== Segment start ==

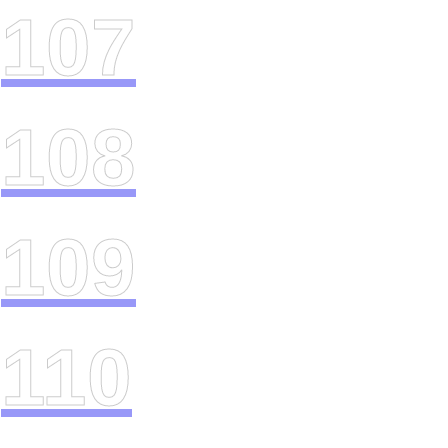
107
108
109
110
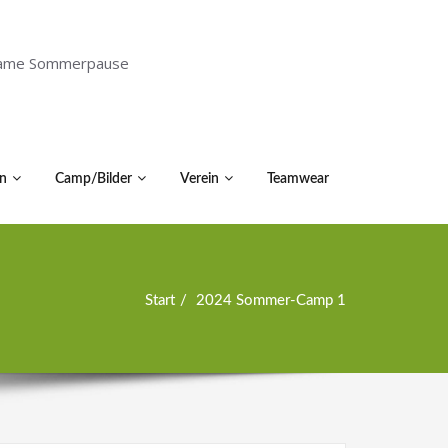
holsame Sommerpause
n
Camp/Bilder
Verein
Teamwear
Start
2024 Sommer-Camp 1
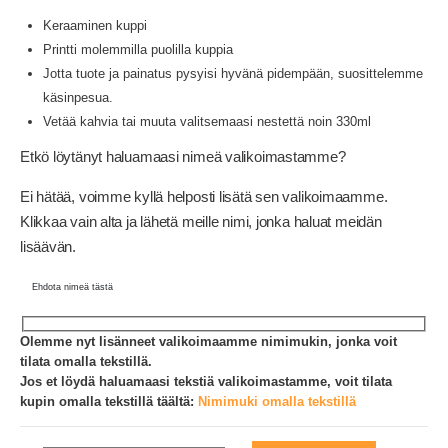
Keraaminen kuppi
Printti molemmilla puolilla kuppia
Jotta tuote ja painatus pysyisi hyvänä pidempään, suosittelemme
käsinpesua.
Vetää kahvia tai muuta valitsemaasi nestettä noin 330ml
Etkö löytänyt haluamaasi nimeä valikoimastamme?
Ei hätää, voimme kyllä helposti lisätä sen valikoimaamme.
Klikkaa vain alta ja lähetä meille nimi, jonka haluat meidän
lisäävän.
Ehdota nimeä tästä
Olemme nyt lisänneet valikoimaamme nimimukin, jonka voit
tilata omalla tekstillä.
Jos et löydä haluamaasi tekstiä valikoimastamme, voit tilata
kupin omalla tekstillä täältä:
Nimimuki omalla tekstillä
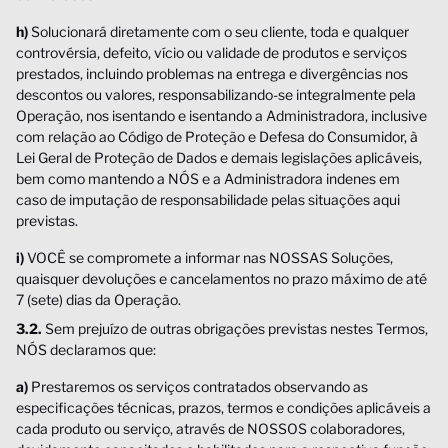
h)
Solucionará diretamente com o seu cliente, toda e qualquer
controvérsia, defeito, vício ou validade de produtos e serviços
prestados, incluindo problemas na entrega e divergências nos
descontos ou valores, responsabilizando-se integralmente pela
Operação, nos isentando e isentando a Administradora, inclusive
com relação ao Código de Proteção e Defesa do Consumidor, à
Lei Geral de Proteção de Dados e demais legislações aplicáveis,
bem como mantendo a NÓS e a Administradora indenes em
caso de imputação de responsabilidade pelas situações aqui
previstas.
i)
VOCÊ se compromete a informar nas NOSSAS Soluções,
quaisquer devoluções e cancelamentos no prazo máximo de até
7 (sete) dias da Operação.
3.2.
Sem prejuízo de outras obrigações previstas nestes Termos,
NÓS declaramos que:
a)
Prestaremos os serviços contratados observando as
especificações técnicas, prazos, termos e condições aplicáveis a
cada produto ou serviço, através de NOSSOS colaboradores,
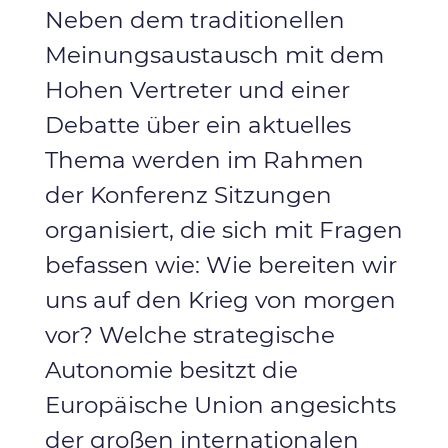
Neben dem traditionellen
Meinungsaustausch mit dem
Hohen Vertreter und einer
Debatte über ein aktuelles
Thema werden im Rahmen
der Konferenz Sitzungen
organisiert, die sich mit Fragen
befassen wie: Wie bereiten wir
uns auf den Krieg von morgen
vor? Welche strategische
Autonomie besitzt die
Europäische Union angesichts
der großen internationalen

== Segment end ==

Note how many lines of the listing above contain the string "Proteção", and give that number with nothing added.

Answer to the problem - 2